Virtual Teaching in the Technologies
Webinar Conversations
ALTERNATIVE PEDAGOGIES
Thursday, July 16th, 2020
Pivoting from in-person classes and physical practices to remote teaching requires innovation in pedagogy. Decisions are made about synchronous and asynchronous interactions, as well as a myriad of other class formats. Physical tools and facilities are swapped for digital tools and virtual worlds. Institutional infrastructure is replaced with residential desktop infrastructure. In this topic, BTES members disseminated methods for upholding course learning objectives with teaching methods that radically detoured from business as usual. Click the presentation titles to access individual pre-recorded videos.
Multi-Interface Telepresence Teaming for Advanced Design Problems Online and In-person
Winifred Elysse Newman , Clemson University
Timothy Sutherland, Clemson University
This session presents a collaborative teaming advanced architecture studio. Before COVID-19 quarantine measures required moving studio to a remote teaching, the organization already established strong interpersonal work habits, brainstorming and laddering techniques for ideation and design and a metasystem for capturing and organizing ideas based on techniques more frequently used in software design. We argue the collaborative in-person teaching structure prepared students for a productive experience in both physical and the virtual environments, supporting the idea technology both reflects and facilitates social relationships. Adopting a collaborative teaching design for advanced studios can enhance learning outcomes and prepare students for in-person and remote interaction in the professional office.
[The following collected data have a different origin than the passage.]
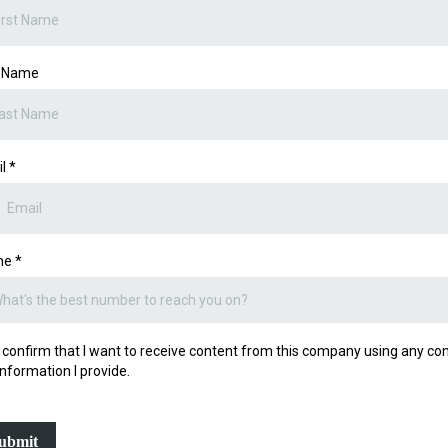
t Name
il
*
ne
*
I confirm that I want to receive content from this company using any co
information I provide.
ubmit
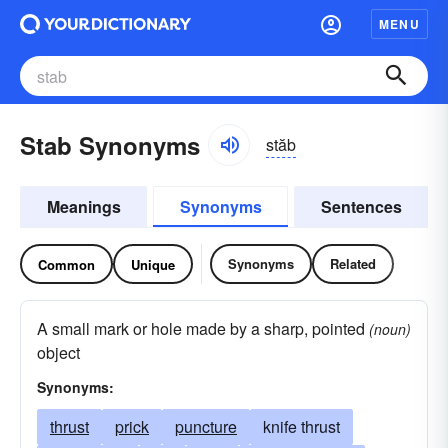
MENU
Stab Synonyms
stăb
Meanings
Synonyms
Sentences
Synonyms
Related
Common
Unique
A small mark or hole made by a sharp, pointed
(noun)
object
Synonyms:
thrust
prick
puncture
knife thrust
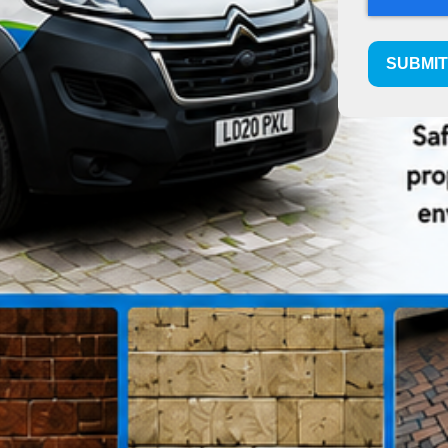
SUBMI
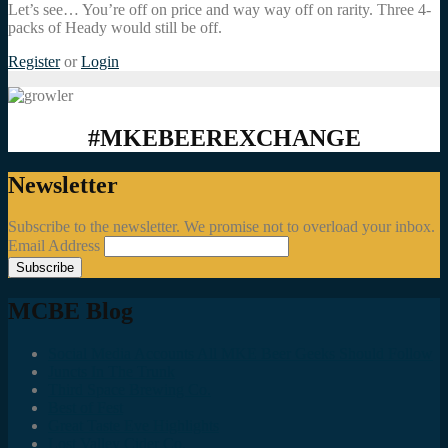
Let’s see… You’re off on price and way way off on rarity. Three 4-
packs of Heady would still be off.
Register
or
Login
#MKEBEEREXCHANGE
Newsletter
Subscribe to the newsletter. We promise not to overload your inbox.
Email Address
MCBE Blog
Social Media Accounts All MKE Beer Geeks Should Follow
Juncts In The Trunk
Third Space Brewing Co.
Best of Fest
Great Taste Eve Highlights
Lost Valley Cider Co.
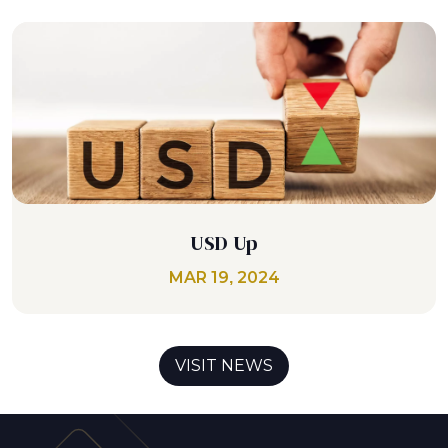
USD Up
MAR 19, 2024
VISIT NEWS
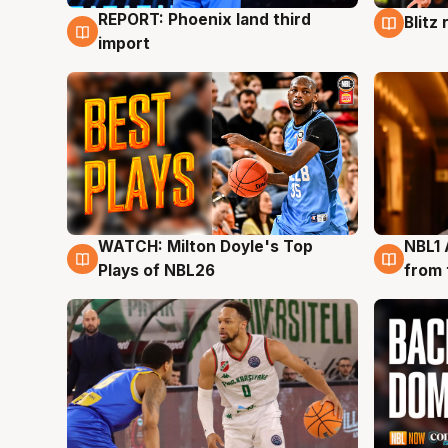
REPORT: Phoenix land third
Blitz
9 Aug
9 Au
import
WATCH: Milton Doyle's Top
NBL1 
9 Aug
8 Au
Plays of NBL26
from 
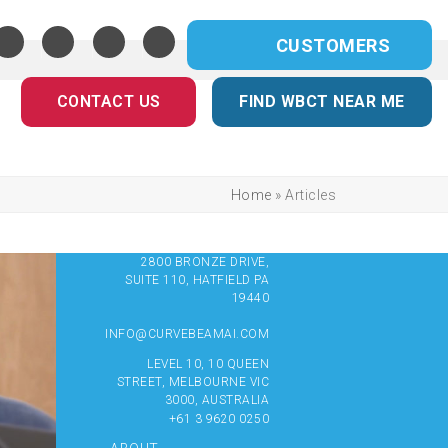
CUSTOMERS
CONTACT US
FIND WBCT NEAR ME
Home
»
Articles
2800 BRONZE DRIVE,
SUITE 110, HATFIELD PA
19440
INFO@CURVEBEAMAI.COM
LEVEL 10, 10 QUEEN
STREET, MELBOURNE VIC
3000, AUSTRALIA
+61 3 9620 0250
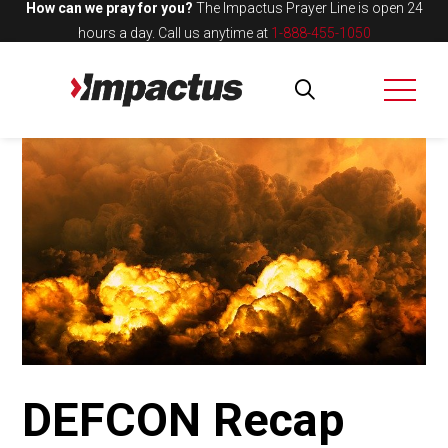
How can we pray for you?
The Impactus Prayer Line is open 24
hours a day.
Call us anytime at
1-888-455-1050
DEFCON Recap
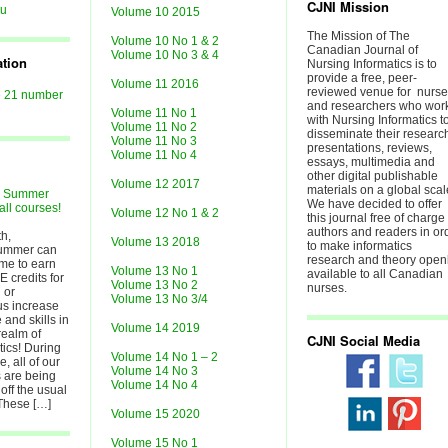
CJNI Mission
au
Volume 10 2015
The Mission of The
Volume 10 No 1 & 2
Canadian Journal of
Volume 10 No 3 & 4
ation
Nursing Informatics is to
provide a free, peer-
Volume 11 2016
reviewed venue for nurs
e 21 number
and researchers who wor
Volume 11 No 1
with Nursing Informatics t
Volume 11 No 2
disseminate their researc
Volume 11 No 3
presentations, reviews,
Volume 11 No 4
essays, multimedia and
other digital publishable
Volume 12 2017
materials on a global scal
r Summer
We have decided to offer
all courses!
Volume 12 No 1 & 2
this journal free of charge 
authors and readers in or
h,
Volume 13 2018
to make informatics
ummer can
research and theory open
ime to earn
Volume 13 No 1
available to all Canadian
E credits for
Volume 13 No 2
nurses.
 or
Volume 13 No 3/4
lus increase
and skills in
Volume 14 2019
realm of
CJNI Social Media
tics! During
Volume 14 No 1 – 2
, all of our
Volume 14 No 3
 are being
Volume 14 No 4
off the usual
 These […]
Volume 15 2020
Volume 15 No 1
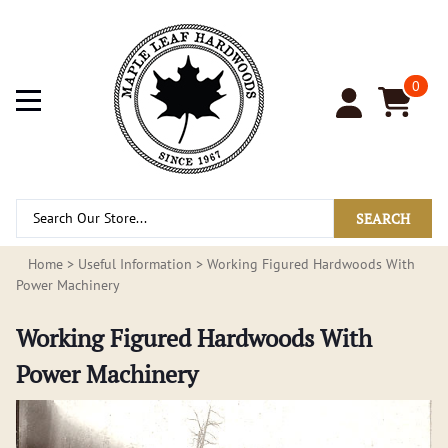
0
SEARCH
Home
>
Useful Information
>
Working Figured Hardwoods With
Power Machinery
Working Figured Hardwoods With
Power Machinery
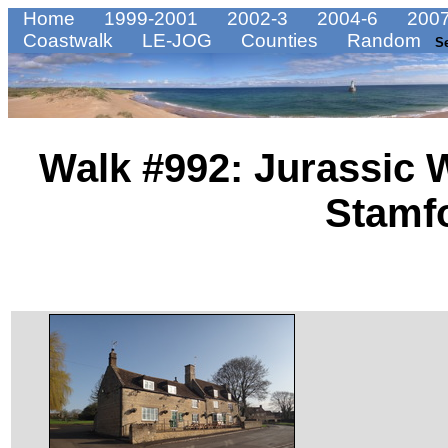
Home
1999-2001
2002-3
2004-6
2007
Coastwalk
LE-JOG
Counties
Random
S
Walk #992: Jurassic 
Stamf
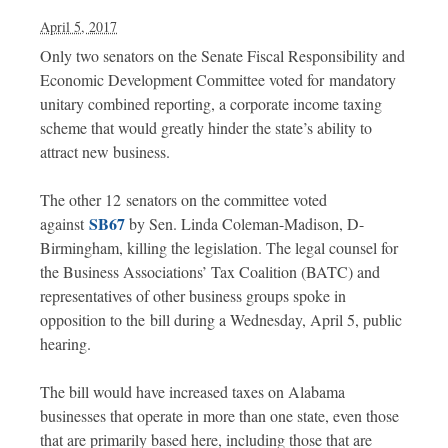
April 5, 2017
Only two senators on the Senate Fiscal Responsibility and
Economic Development Committee voted for mandatory
unitary combined reporting, a corporate income taxing
scheme that would greatly hinder the state’s ability to
attract new business.
The other 12 senators on the committee voted
SB67
against
by Sen. Linda Coleman-Madison, D-
Birmingham, killing the legislation. The legal counsel for
the Business Associations’ Tax Coalition (BATC) and
representatives of other business groups spoke in
opposition to the bill during a Wednesday, April 5, public
hearing.
The bill would have increased taxes on Alabama
businesses that operate in more than one state, even those
that are primarily based here, including those that are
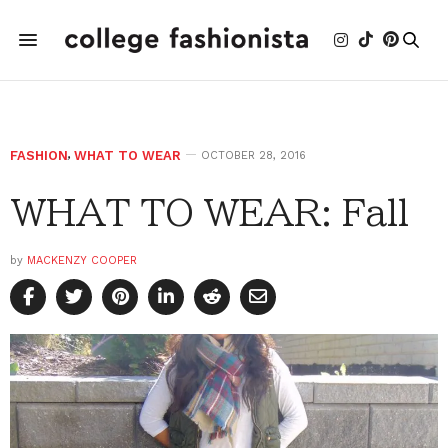
FASHION
,
WHAT TO WEAR
OCTOBER 28, 2016
WHAT TO WEAR: Fall
by
MACKENZY COOPER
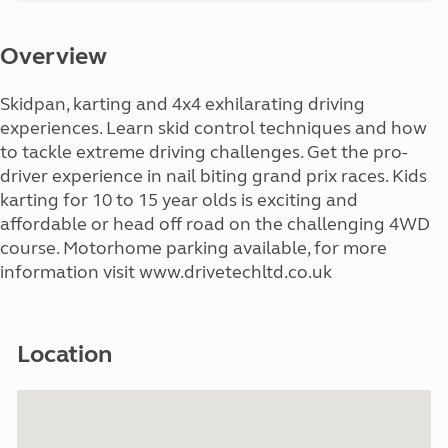
Overview
Skidpan, karting and 4x4 exhilarating driving
experiences. Learn skid control techniques and how
to tackle extreme driving challenges. Get the pro-
driver experience in nail biting grand prix races. Kids
karting for 10 to 15 year olds is exciting and
affordable or head off road on the challenging 4WD
course. Motorhome parking available, for more
information visit www.drivetechltd.co.uk
Location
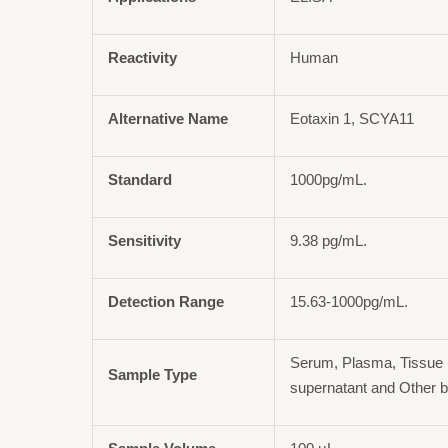
Reactivity
Human
Alternative Name
Eotaxin 1, SCYA11
Standard
1000pg/mL.
Sensitivity
9.38 pg/mL.
Detection Range
15.63-1000pg/mL.
Serum, Plasma, Tissue 
Sample Type
supernatant and Other b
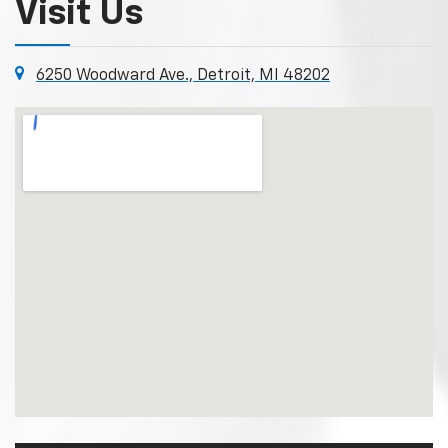
Visit Us
6250 Woodward Ave., Detroit, MI 48202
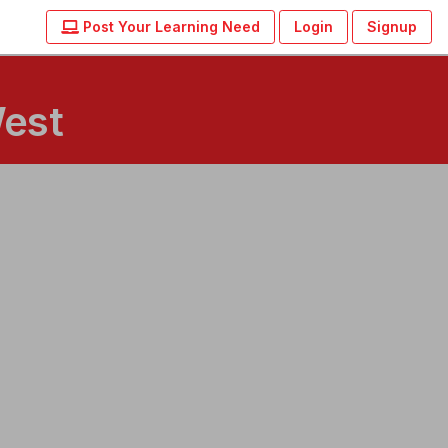
Post Your Learning Need
Login
Signup
West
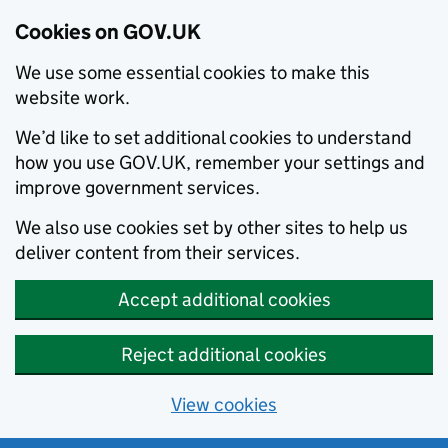
Cookies on GOV.UK
We use some essential cookies to make this
website work.
We’d like to set additional cookies to understand
how you use GOV.UK, remember your settings and
improve government services.
We also use cookies set by other sites to help us
deliver content from their services.
Accept additional cookies
Reject additional cookies
View cookies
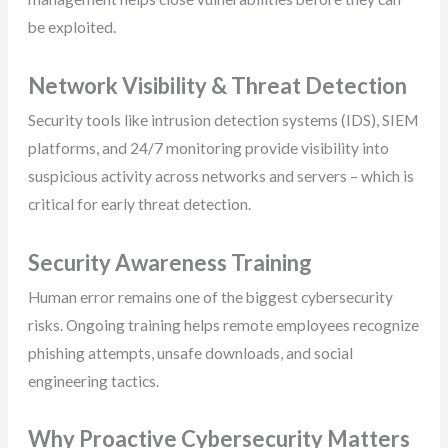
be exploited.
Network Visibility & Threat Detection
Security tools like intrusion detection systems (IDS), SIEM
platforms, and 24/7 monitoring provide visibility into
suspicious activity across networks and servers – which is
critical for early threat detection.
Security Awareness Training
Human error remains one of the biggest cybersecurity
risks. Ongoing training helps remote employees recognize
phishing attempts, unsafe downloads, and social
engineering tactics.
Why Proactive Cybersecurity Matters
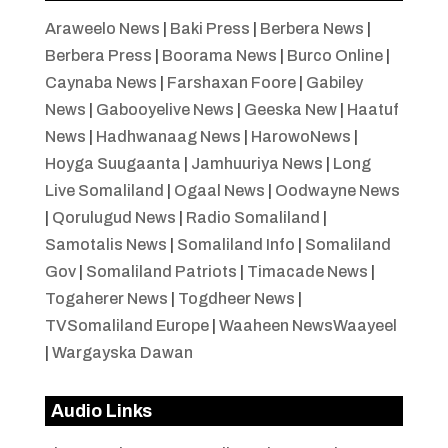
Araweelo News
|
Baki Press
|
Berbera News
|
Berbera Press
|
Boorama News
|
Burco Online
|
Caynaba News
|
Farshaxan Foore
|
Gabiley
News
|
Gabooyelive News
|
Geeska New
|
Haatuf
News
|
Hadhwanaag News
|
HarowoNews
|
Hoyga Suugaanta
|
Jamhuuriya News
|
Long
Live Somaliland
|
Ogaal News
|
Oodwayne News
|
Qorulugud News
|
Radio Somaliland
|
Samotalis News
|
Somaliland Info
|
Somaliland
Gov
|
Somaliland Patriots
|
Timacade News
|
Togaherer News
|
Togdheer News
|
TVSomaliland Europe
|
Waaheen NewsWaayeel
|
Wargayska Dawan
Audio Links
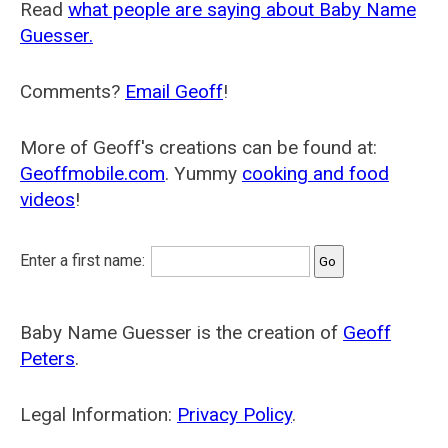
Read
what people are saying about Baby Name
Guesser.
Comments?
Email Geoff
!
More of Geoff's creations can be found at:
Geoffmobile.com
. Yummy
cooking and food
videos
!
Enter a first name:
Baby Name Guesser is the creation of
Geoff
Peters
.
Legal Information:
Privacy Policy
.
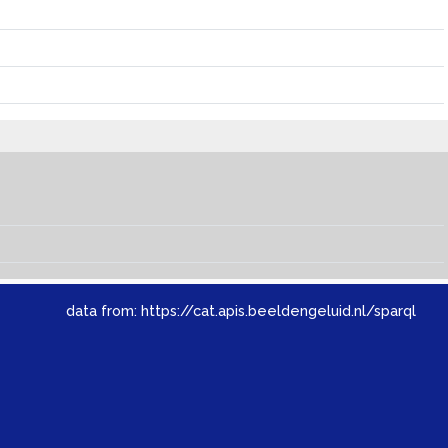
data from:
https://cat.apis.beeldengeluid.nl/sparql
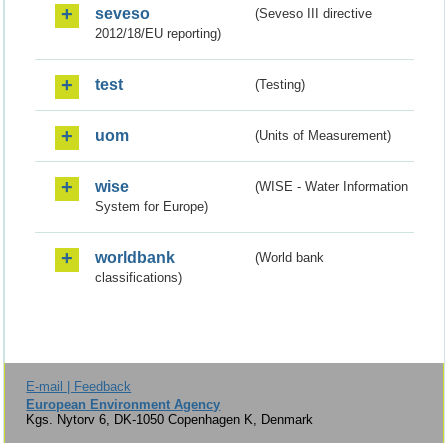
seveso
(Seveso III directive
2012/18/EU reporting)
test
(Testing)
uom
(Units of Measurement)
wise
(WISE - Water Information
System for Europe)
worldbank
(World bank
classifications)
E-mail | Feedback
European Environment Agency
Kgs. Nytorv 6, DK-1050 Copenhagen K, Denmark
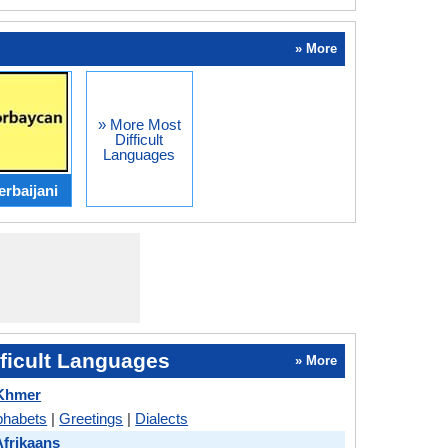
» More
» More Most
Difficult
Languages
erbaijani
ficult Languages
» More
 Khmer
phabets
|
Greetings
|
Dialects
Afrikaans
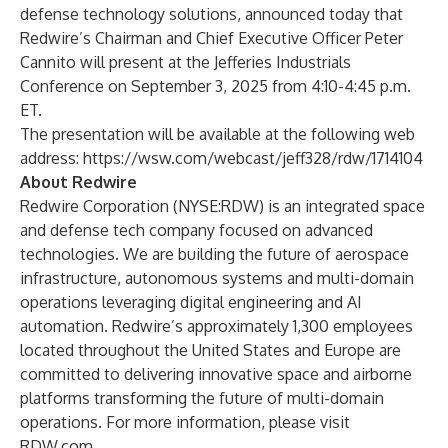
defense technology solutions, announced today that
Redwire’s Chairman and Chief Executive Officer Peter
Cannito will present at the Jefferies Industrials
Conference on September 3, 2025 from 4:10-4:45 p.m.
ET.
The presentation will be available at the following web
address:
https://wsw.com/webcast/jeff328/rdw/1714104
About Redwire
Redwire Corporation (NYSE:RDW) is an integrated space
and defense tech company focused on advanced
technologies. We are building the future of aerospace
infrastructure, autonomous systems and multi-domain
operations leveraging digital engineering and AI
automation. Redwire’s approximately 1,300 employees
located throughout the United States and Europe are
committed to delivering innovative space and airborne
platforms transforming the future of multi-domain
operations. For more information, please visit
RDW.com
.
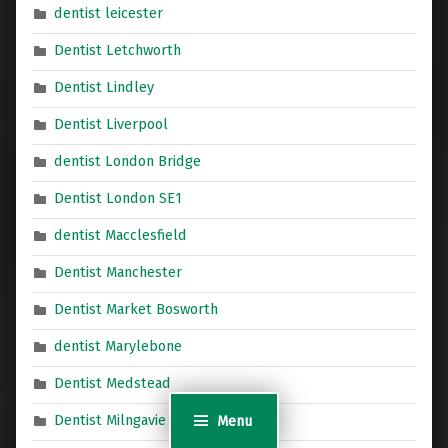
dentist leicester
Dentist Letchworth
Dentist Lindley
Dentist Liverpool
dentist London Bridge
Dentist London SE1
dentist Macclesfield
Dentist Manchester
Dentist Market Bosworth
dentist Marylebone
Dentist Medstead
Dentist Milngavie
Menu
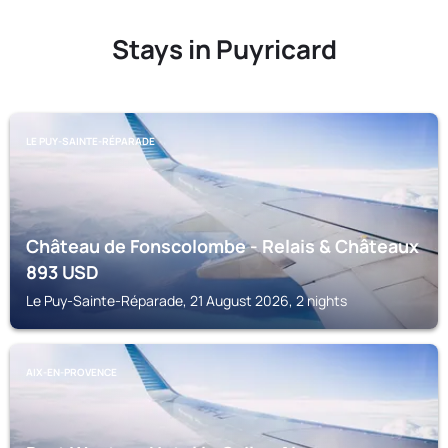
Stays in Puyricard
LE PUY-SAINTE-RÉPARADE
Château de Fonscolombe - Relais & Châteaux
893
USD
Le Puy-Sainte-Réparade, 21 August 2026, 2 nights
AIX-EN-PROVENCE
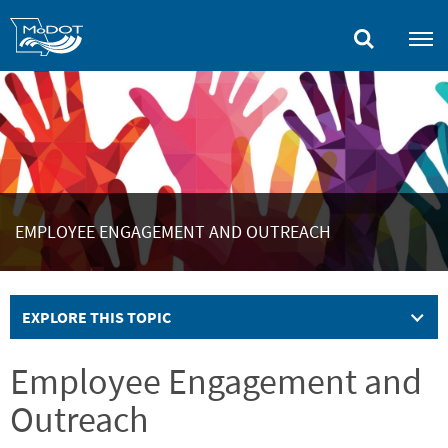
Skip
to
main
content
EMPLOYEE ENGAGEMENT AND OUTREACH
EXPLORE THIS TOPIC
Employee Engagement and
Outreach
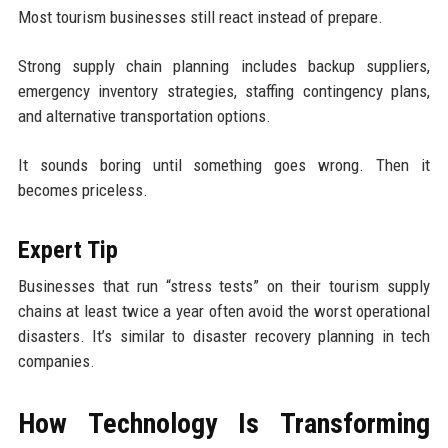
Most tourism businesses still react instead of prepare.
Strong supply chain planning includes backup suppliers,
emergency inventory strategies, staffing contingency plans,
and alternative transportation options.
It sounds boring until something goes wrong. Then it
becomes priceless.
Expert Tip
Businesses that run “stress tests” on their tourism supply
chains at least twice a year often avoid the worst operational
disasters. It’s similar to disaster recovery planning in tech
companies.
How Technology Is Transforming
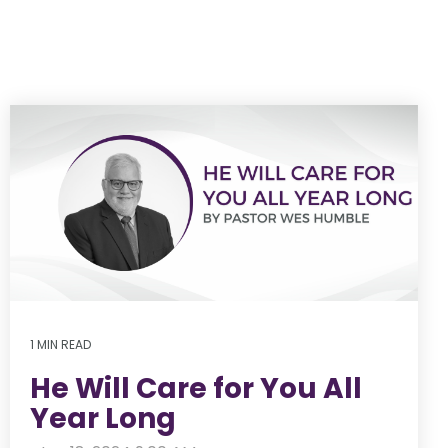
1 MIN READ
He Will Care for You All
Year Long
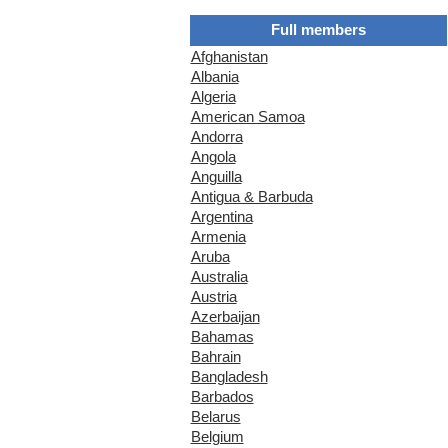
Full members
Afghanistan
Albania
Algeria
American Samoa
Andorra
Angola
Anguilla
Antigua & Barbuda
Argentina
Armenia
Aruba
Australia
Austria
Azerbaijan
Bahamas
Bahrain
Bangladesh
Barbados
Belarus
Belgium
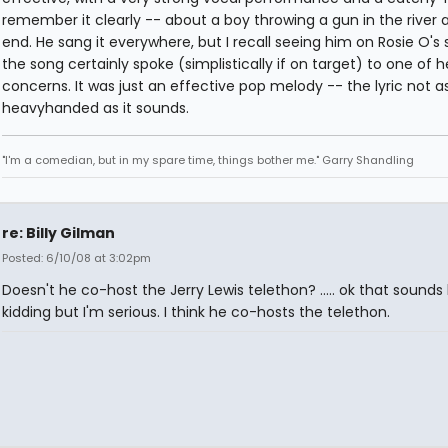
remember it clearly -- about a boy throwing a gun in the river 
end. He sang it everywhere, but I recall seeing him on Rosie O's
the song certainly spoke (simplistically if on target) to one of h
concerns. It was just an effective pop melody -- the lyric not a
heavyhanded as it sounds.
"I'm a comedian, but in my spare time, things bother me." Garry Shandling
re: Billy Gilman
Posted: 6/10/08 at 3:02pm
Doesn't he co-host the Jerry Lewis telethon? ..... ok that sounds l
kidding but I'm serious. I think he co-hosts the telethon.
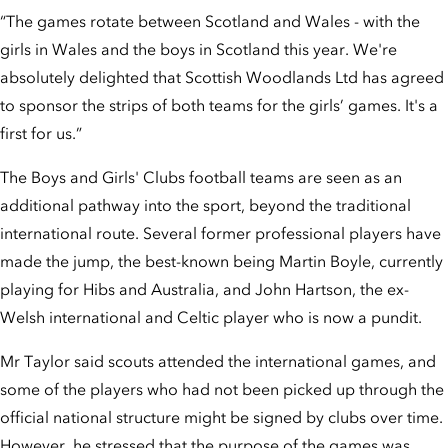
“The games rotate between Scotland and Wales - with the
girls in Wales and the boys in Scotland this year. We're
absolutely delighted that Scottish Woodlands Ltd has agreed
to sponsor the strips of both teams for the girls’ games. It's a
first for us.”
The Boys and Girls' Clubs football teams are seen as an
additional pathway into the sport, beyond the traditional
international route. Several former professional players have
made the jump, the best-known being Martin Boyle, currently
playing for Hibs and Australia, and John Hartson, the ex-
Welsh international and Celtic player who is now a pundit.
Mr Taylor said scouts attended the international games, and
some of the players who had not been picked up through the
official national structure might be signed by clubs over time.
However, he stressed that the purpose of the games was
Virtual Reality for Experiential Remote Learning
Roger Schroeder, SUNY Alfred State College of Technology
Virtual Reality, commonly thought of as a presentation tool, has potential to be an effective component in the process of design and its associate learning. The immersive nature of the VR experience in the learning environment has the potential to recover some of the engagement that is lost during remote instruction.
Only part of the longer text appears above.